Negatives: The negatives of both are that a lot of their jokes fall flat because I’m just not hip with ironic/casual racism and sexism. Some of the tones of the humor are cringeworthy and fall flat–the mockery of other cultures falls on the doing it for the sake of doing it side. Also I’m not keen on their representations of “real NYC” as being uber-not diverse and taking on a Let’s Gentrify aesthetic. But to each their own.
So both of them are problematic to me (in ways that may not be to you–or at all) and I acknowledge that. And if I decide to continue either series, it will be because I decide the benefits outweigh the negatives. While I haven’t gotten past half of season two of Broke Girls four seasons, I admit I’m lowkey upset that 23 was cancelled.

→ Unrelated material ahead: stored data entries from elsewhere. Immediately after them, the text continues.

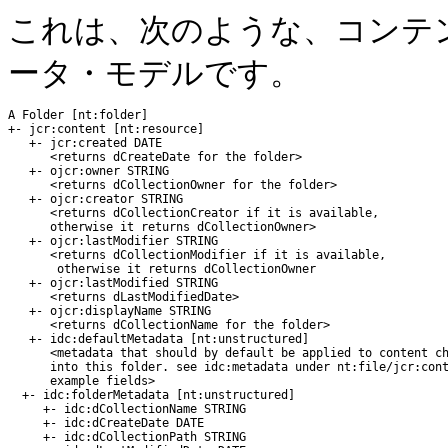
これは、次のような、コンテ
ータ・モデルです。
A Folder [nt:folder]

+- jcr:content [nt:resource]

   +- jcr:created DATE

      <returns dCreateDate for the folder>

   +- ojcr:owner STRING

      <returns dCollectionOwner for the folder>

   +- ojcr:creator STRING

      <returns dCollectionCreator if it is available,

      otherwise it returns dCollectionOwner>

   +- ojcr:lastModifier STRING

      <returns dCollectionModifier if it is available,

       otherwise it returns dCollectionOwner

   +- ojcr:lastModified STRING

      <returns dLastModifiedDate>

   +- ojcr:displayName STRING

      <returns dCollectionName for the folder>

   +- idc:defaultMetadata [nt:unstructured]

      <metadata that should by default be applied to content ch
      into this folder. see idc:metadata under nt:file/jcr:cont
      example fields>

  +- idc:folderMetadata [nt:unstructured]

     +- idc:dCollectionName STRING

     +- idc:dCreateDate DATE

     +- idc:dCollectionPath STRING
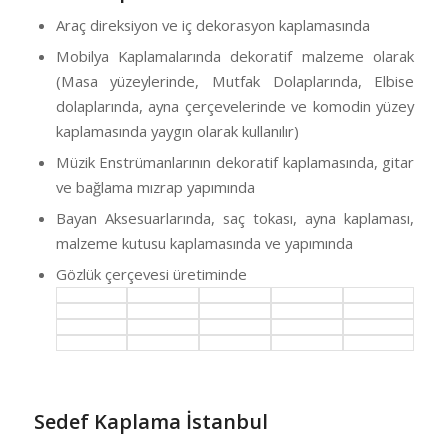
Araç direksiyon ve iç dekorasyon kaplamasında
Mobilya Kaplamalarında dekoratif malzeme olarak
(Masa yüzeylerinde, Mutfak Dolaplarında, Elbise
dolaplarında, ayna çerçevelerinde ve komodin yüzey
kaplamasında yaygın olarak kullanılır)
Müzik Enstrümanlarının dekoratif kaplamasında, gitar
ve bağlama mızrap yapımında
Bayan Aksesuarlarında, saç tokası, ayna kaplaması,
malzeme kutusu kaplamasında ve yapımında
Gözlük çerçevesi üretiminde
Sedef Kaplama İstanbul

Don’t be Shamed for Liking what you Like
The mouth is yours so you can say what you want. The ears are yours and you can listen to what you want. The preferences are yours and you can prefer them all you want.
So often we fall into the trap of curtailing our tastes and preferences to match those of other groups and people. As I said earlier, if you keep your values close to your heart and know that it’s perfectly fine to critique and evaluate the media you intake, engaging with problematic media is no big deal.
Someone who doesn’t agree with my point can argue that by watching it or recommending it, we give power to those who create and perpetuate the problematic aspects. That’s a valid argument. This is why it is important to analyze and evaluate the things we take into minds and share with others while simultaneously taking the action to call it out. For example: “Last episode of The Real Housewives of Atlanta was hilarious, but the way they portrayed the situation around so-and-so was NOT OK in the slightest.” Share your thoughts. Talk to others about it. Write a piece discussing what was wrong. Connect with others who share that opinion and, if you want to take it a step up, campaign to raise awareness of why so-and-so is a problem in media.
Someone can also argue that consuming any problematic media is problematic in and of itself because you perpetuate problematic forms of problematic thoughts and problematic behaviors in this, our problematic world. I think that’s a little extreme, but if it suits you and doesn’t hurt anyone else, do you boo. It’s extreme because we live in a media-saturated world and to disengage (barring a boycott), while it is certainly a noble choice on the part of the person, takes an immense amount of energy that not everyone possesses or has time to employ. You can choose not to watch something (as I discussed above, I no longer watch 2 Broke Girls despite having stopped mid-season), but I promise if you take that route with every piece of problematic media, you’ll have no media.
Stated simply: Your fave is problematic, and that’s OK.